There are, however, some restrictions on this exemption.
In order for the sale to be exempt, the home must be considered a primary residency based on Internal Revenue Service (IRS) rules. These rules state that you must have occupied the residence for at least two of the last five years.
If you buy a home and a dramatic rise in value causes you to sell it a year later, you would be required to pay capital gains tax on the gain. This rule does, however, allow you to convert a rental property into a primary residence because the two-year residency requirement does not need to be fulfilled in consecutive years.
For example, suppose that you invest in a new condo. You live in it for the first year, rent the home for the next three years and, when the tenants move out, you move back in for another year. At the end of this five-year period, you will be able to sell your condo without having to pay capital gains tax.
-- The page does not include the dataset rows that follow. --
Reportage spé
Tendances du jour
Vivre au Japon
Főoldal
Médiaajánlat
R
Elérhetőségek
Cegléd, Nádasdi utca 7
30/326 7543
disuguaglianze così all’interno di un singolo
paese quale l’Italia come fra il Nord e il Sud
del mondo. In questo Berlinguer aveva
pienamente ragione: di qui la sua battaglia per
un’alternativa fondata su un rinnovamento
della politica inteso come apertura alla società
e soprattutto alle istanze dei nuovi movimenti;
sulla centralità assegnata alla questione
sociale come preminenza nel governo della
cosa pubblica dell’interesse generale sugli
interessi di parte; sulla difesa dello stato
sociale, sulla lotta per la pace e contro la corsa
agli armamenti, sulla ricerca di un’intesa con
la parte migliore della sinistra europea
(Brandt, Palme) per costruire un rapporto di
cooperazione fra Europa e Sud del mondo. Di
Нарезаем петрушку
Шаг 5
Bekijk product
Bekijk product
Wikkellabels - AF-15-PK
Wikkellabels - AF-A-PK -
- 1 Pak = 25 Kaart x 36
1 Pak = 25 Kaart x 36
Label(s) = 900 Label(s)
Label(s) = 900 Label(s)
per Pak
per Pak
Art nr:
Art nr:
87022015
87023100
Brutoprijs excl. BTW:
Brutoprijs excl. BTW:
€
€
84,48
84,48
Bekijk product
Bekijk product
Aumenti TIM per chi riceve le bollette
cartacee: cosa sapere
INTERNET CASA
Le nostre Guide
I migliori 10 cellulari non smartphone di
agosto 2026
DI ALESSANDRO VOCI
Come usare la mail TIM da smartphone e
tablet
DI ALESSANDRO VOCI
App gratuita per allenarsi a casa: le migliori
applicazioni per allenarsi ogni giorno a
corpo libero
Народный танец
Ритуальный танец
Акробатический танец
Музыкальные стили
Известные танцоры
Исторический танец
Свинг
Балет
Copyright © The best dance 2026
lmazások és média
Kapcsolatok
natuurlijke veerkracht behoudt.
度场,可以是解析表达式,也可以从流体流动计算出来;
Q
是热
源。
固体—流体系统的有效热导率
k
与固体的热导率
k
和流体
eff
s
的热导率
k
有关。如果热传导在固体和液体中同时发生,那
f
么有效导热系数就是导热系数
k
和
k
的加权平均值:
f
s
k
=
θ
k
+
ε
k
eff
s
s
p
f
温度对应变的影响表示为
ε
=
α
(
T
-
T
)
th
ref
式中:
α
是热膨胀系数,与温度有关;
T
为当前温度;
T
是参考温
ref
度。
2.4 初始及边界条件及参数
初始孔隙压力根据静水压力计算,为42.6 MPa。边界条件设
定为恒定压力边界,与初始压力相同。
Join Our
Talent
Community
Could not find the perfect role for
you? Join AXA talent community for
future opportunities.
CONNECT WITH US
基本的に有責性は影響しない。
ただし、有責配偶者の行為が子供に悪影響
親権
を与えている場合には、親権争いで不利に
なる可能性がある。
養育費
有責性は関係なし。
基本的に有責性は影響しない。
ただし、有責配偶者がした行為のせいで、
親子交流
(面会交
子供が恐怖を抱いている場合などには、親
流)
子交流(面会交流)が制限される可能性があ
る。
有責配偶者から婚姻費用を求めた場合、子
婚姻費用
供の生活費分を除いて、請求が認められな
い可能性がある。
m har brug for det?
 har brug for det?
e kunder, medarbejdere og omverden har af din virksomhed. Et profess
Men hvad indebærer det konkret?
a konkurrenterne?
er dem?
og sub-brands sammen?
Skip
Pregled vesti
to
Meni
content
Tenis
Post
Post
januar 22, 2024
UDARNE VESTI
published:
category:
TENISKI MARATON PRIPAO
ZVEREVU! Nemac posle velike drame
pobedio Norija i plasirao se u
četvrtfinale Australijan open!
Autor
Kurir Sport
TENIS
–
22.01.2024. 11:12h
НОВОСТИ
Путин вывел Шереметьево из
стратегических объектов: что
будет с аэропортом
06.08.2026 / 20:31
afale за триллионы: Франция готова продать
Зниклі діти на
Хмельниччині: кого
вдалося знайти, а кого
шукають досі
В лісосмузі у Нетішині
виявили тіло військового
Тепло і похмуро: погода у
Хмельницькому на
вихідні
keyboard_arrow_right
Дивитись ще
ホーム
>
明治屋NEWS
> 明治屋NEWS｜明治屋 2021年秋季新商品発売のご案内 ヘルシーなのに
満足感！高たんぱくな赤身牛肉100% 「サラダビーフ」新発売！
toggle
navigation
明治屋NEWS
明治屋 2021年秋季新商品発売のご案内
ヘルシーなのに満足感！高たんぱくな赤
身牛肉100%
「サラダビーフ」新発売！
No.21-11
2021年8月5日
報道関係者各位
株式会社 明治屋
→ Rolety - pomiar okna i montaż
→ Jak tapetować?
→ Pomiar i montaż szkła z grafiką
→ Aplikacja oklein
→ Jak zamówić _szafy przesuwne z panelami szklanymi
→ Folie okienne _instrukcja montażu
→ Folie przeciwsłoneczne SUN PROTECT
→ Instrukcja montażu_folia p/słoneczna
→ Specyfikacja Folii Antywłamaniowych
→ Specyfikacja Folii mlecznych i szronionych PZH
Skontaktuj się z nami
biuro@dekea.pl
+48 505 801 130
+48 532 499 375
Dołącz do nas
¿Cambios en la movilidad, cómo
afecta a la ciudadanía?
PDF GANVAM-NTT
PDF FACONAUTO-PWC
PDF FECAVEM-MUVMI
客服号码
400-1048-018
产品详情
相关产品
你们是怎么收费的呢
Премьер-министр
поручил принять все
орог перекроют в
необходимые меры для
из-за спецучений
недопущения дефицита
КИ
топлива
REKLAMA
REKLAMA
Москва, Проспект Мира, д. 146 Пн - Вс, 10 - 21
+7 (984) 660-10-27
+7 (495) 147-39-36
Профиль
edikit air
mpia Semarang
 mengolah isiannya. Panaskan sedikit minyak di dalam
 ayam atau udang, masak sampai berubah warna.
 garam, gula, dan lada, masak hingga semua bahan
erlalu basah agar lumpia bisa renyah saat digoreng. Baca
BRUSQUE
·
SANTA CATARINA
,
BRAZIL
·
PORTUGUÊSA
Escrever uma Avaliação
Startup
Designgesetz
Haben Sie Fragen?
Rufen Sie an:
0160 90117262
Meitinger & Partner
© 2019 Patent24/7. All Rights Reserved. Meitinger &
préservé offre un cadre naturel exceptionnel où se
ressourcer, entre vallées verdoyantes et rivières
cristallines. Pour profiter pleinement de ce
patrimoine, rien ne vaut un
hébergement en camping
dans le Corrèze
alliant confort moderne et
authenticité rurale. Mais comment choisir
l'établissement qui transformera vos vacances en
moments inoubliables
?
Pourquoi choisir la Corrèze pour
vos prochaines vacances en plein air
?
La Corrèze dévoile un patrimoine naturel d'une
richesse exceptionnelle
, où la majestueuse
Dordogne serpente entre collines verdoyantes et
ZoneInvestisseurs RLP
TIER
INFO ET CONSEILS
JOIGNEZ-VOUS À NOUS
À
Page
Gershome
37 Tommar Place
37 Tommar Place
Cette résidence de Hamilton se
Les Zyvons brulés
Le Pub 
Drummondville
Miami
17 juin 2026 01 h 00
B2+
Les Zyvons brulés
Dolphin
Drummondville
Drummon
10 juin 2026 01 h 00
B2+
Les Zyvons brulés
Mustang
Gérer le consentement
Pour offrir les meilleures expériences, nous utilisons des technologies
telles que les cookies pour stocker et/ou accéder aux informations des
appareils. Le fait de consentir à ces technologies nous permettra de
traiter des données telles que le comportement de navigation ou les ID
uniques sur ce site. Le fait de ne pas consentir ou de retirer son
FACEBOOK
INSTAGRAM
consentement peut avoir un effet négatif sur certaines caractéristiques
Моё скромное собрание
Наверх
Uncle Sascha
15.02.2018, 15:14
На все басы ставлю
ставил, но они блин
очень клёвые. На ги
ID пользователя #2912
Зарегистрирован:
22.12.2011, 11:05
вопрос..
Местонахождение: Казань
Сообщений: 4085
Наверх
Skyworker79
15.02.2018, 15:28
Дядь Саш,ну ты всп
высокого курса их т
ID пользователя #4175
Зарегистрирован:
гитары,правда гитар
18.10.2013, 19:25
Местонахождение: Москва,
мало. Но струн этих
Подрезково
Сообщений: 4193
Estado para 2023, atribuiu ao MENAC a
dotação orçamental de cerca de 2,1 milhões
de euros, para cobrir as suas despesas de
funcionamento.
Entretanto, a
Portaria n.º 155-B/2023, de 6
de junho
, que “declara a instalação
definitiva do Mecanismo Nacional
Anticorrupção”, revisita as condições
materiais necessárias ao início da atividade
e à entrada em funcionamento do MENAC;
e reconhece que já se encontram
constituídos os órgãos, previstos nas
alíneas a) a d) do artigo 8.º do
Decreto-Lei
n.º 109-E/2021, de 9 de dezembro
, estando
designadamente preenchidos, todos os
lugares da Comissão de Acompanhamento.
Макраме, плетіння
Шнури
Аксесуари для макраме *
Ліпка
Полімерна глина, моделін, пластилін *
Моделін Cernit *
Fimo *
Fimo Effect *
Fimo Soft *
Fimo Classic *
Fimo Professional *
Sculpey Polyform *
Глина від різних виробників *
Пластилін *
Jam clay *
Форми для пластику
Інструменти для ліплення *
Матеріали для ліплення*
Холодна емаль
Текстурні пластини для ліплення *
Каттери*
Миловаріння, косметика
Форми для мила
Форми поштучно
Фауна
The other major restriction is that you can only benefit from this exemption once every two years. Therefore, if you have two homes and lived in both for at least two of the last five years, you won't be able to sell both of them tax free.
The method of holding title is not important. For a married couple to claim up to $500,000 tax free, only one spouse's name need be on the principal residence title, providing both meet the occupancy test. Or, if title is held in a living trust, new IRS regulations clarify that the full tax exemption is still available.